The U.S. Court of Appeals for the Federal Circuit (the Federal Circuit) issued a decision on March 30 denying a Petition for a Writ of Mandamus to instruct the Director of the U.S. Patent and Trademark Office (USPTO) to publish a trademark application that the USPTO and the Trademark Trial and Appeal Board (the Board) deemed to be disparaging. See In re Tam, 2016-212 (Fed. Cir. March 30, 2016).
Section 2(a) of the Lanham Act states that a trademark may be refused registration if it consists of or comprises matter which may disparage or bring into contempt or disrepute persons, institutions, beliefs, or national symbols. 15 U.S.C. § 1052(a). Both the Examining Attorney at the USPTO and the Board had previously found the trademark THE SLANTS to be disparaging to persons of Asian descent and refused to register the mark. The Federal Circuit initially affirmed the Board decision consistent with precedent refusing registration of marks which “disparage” persons.
However, upon a sua sponte rehearing en banc, the Federal Circuit later reversed itself holding that the disparagement provision of § 2(a) of the Lanham Act was unconstitutional because it violated the First Amendment. The Federal Circuit vacated the Board’s holding that the mark is unregistrable and remanded the application to the Board for further proceedings. In re Tam, 808 F.3d 1321, 1358 (Fed. Cir. 2015), as corrected (Feb. 11, 2016). The USPTO has suspended proceedings on the application until its rights to appeal the Federal Circuit’s decision on the constitutionality of the disparagement provision before the U.S. Supreme Court have been exhausted.

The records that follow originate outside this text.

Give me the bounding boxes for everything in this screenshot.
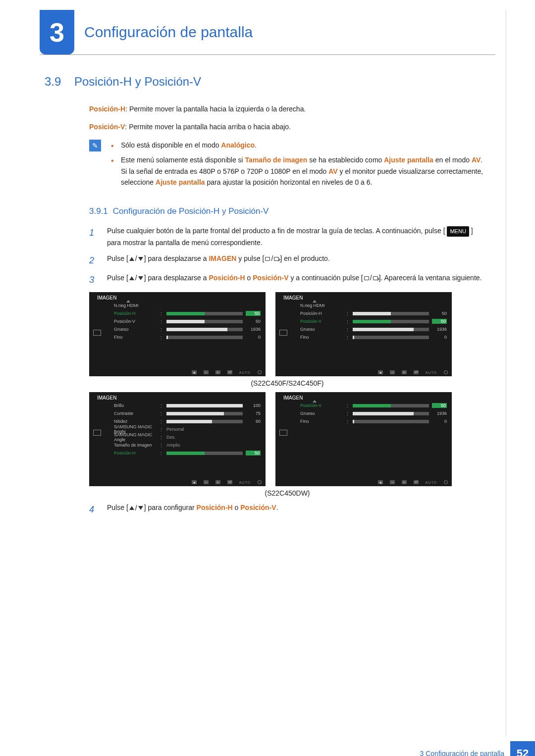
power-icon	[258, 480, 262, 484]
up-down-icon: /	[129, 272, 143, 284]
menu-category-icon	[93, 430, 101, 436]
note-item: Sólo está disponible en el modo Analógic…	[111, 140, 485, 151]
section-number: 3.9	[45, 75, 74, 89]
osd-screenshot: IMAGEN Posición-V:50 Grueso:1936 Fino:0 …	[275, 392, 452, 486]
menu-category-icon	[279, 330, 287, 336]
chapter-title: Configuración de pantalla	[84, 24, 253, 41]
osd-screenshot: IMAGEN Brillo:100 Contraste:75 Nitidez:6…	[89, 392, 266, 486]
note-item: Este menú solamente está disponible si T…	[111, 154, 485, 188]
menu-key-icon: MENU	[447, 226, 469, 237]
osd-title: IMAGEN	[94, 295, 261, 301]
up-arrow-icon	[313, 400, 317, 403]
osd-screenshot: IMAGEN N.neg HDMI Posición-H:50 Posición…	[275, 292, 452, 376]
power-icon	[258, 370, 262, 374]
osd-title: IMAGEN	[280, 295, 447, 301]
power-icon	[444, 480, 448, 484]
step: 4 Pulse [/] para configurar Posición-H o…	[89, 502, 485, 517]
menu-category-icon	[279, 430, 287, 436]
note-icon: ✎	[89, 140, 101, 151]
posicion-v-description: Posición-V: Permite mover la pantalla ha…	[89, 121, 485, 132]
chapter-number-badge: 3	[40, 10, 74, 54]
model-caption: (S22C450DW)	[89, 489, 485, 497]
up-down-icon: /	[129, 253, 143, 265]
up-arrow-icon	[313, 300, 317, 302]
select-icon: /	[265, 253, 279, 265]
footer-chapter-title: 3 Configuración de pantalla	[420, 750, 504, 756]
power-icon	[444, 370, 448, 374]
page-number: 52	[510, 741, 535, 756]
subsection-heading: 3.9.1Configuración de Posición-H y Posic…	[89, 206, 485, 216]
step: 2 Pulse [/] para desplazarse a IMAGEN y …	[89, 253, 485, 268]
chapter-header: 3 Configuración de pantalla	[40, 10, 495, 55]
step-number: 4	[89, 502, 99, 517]
step: 1 Pulse cualquier botón de la parte fron…	[89, 225, 485, 249]
step-number: 3	[89, 272, 99, 288]
up-arrow-icon	[126, 300, 130, 302]
osd-title: IMAGEN	[94, 395, 261, 401]
posicion-h-description: Posición-H: Permite mover la pantalla ha…	[89, 103, 485, 114]
step-number: 2	[89, 253, 99, 268]
note-block: ✎ Sólo está disponible en el modo Analóg…	[89, 140, 485, 192]
step: 3 Pulse [/] para desplazarse a Posición-…	[89, 272, 485, 288]
menu-category-icon	[93, 330, 101, 336]
section-heading: 3.9 Posición-H y Posición-V	[45, 75, 485, 89]
page-footer: 3 Configuración de pantalla 52	[420, 741, 535, 756]
model-caption: (S22C450F/S24C450F)	[89, 379, 485, 387]
select-icon: /	[364, 272, 378, 284]
vertical-rule	[506, 10, 506, 736]
step-number: 1	[89, 225, 99, 249]
up-down-icon: /	[129, 503, 143, 514]
section-title: Posición-H y Posición-V	[74, 75, 201, 89]
osd-title: IMAGEN	[280, 395, 447, 401]
osd-screenshot: IMAGEN N.neg HDMI Posición-H:50 Posición…	[89, 292, 266, 376]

In denying the Petition for Mandamus, the Federal Circuit held that there was no clear abuse of discretion in the determination of the USPTO Director to suspend prosecution proceedings in the case pending possible further proceedings before the Supreme Court. The Solicitor General of the United States has filed an application on behalf of the Director to extend the time to file a Petition for a Writ of Certiorari to the Supreme Court.